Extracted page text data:
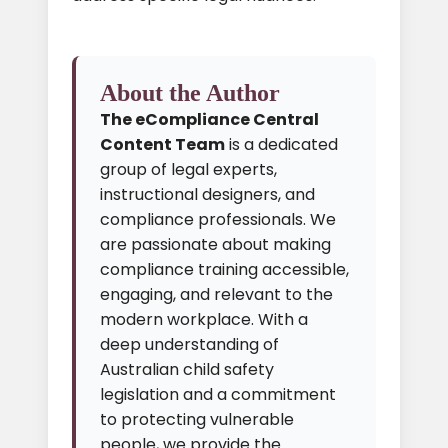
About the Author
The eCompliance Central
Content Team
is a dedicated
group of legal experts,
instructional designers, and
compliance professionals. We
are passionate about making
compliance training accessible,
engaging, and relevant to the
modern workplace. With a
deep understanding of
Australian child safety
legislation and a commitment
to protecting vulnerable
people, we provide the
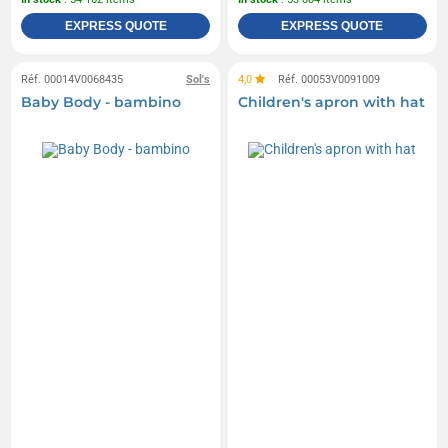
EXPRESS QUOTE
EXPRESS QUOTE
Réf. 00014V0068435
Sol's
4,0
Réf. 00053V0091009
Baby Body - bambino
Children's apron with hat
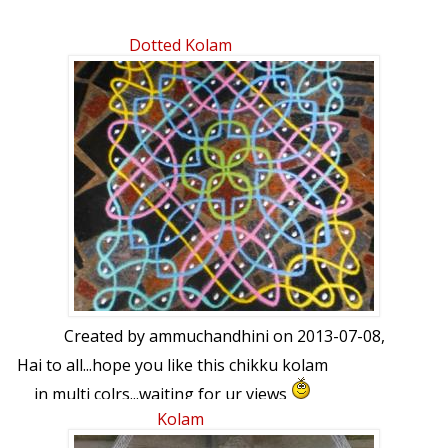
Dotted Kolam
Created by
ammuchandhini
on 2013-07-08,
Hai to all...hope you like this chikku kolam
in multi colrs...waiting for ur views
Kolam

■ **The problem**
Using the entries above, transcribe exactly from the line that has "compliance professionals. We" through the line that has "ammuchandhini". Pictures are dropped.

■ **Answer to this problem**
compliance professionals. We
are passionate about making
compliance training accessible,
engaging, and relevant to the
modern workplace. With a
deep understanding of
Australian child safety
legislation and a commitment
to protecting vulnerable
people, we provide the
EXPRESS QUOTE
EXPRESS QUOTE
Réf. 00014V0068435
Sol's
4,0
Réf. 00053V0091009
Baby Body - bambino
Children's apron with hat
Dotted Kolam
Created by
ammuchandhini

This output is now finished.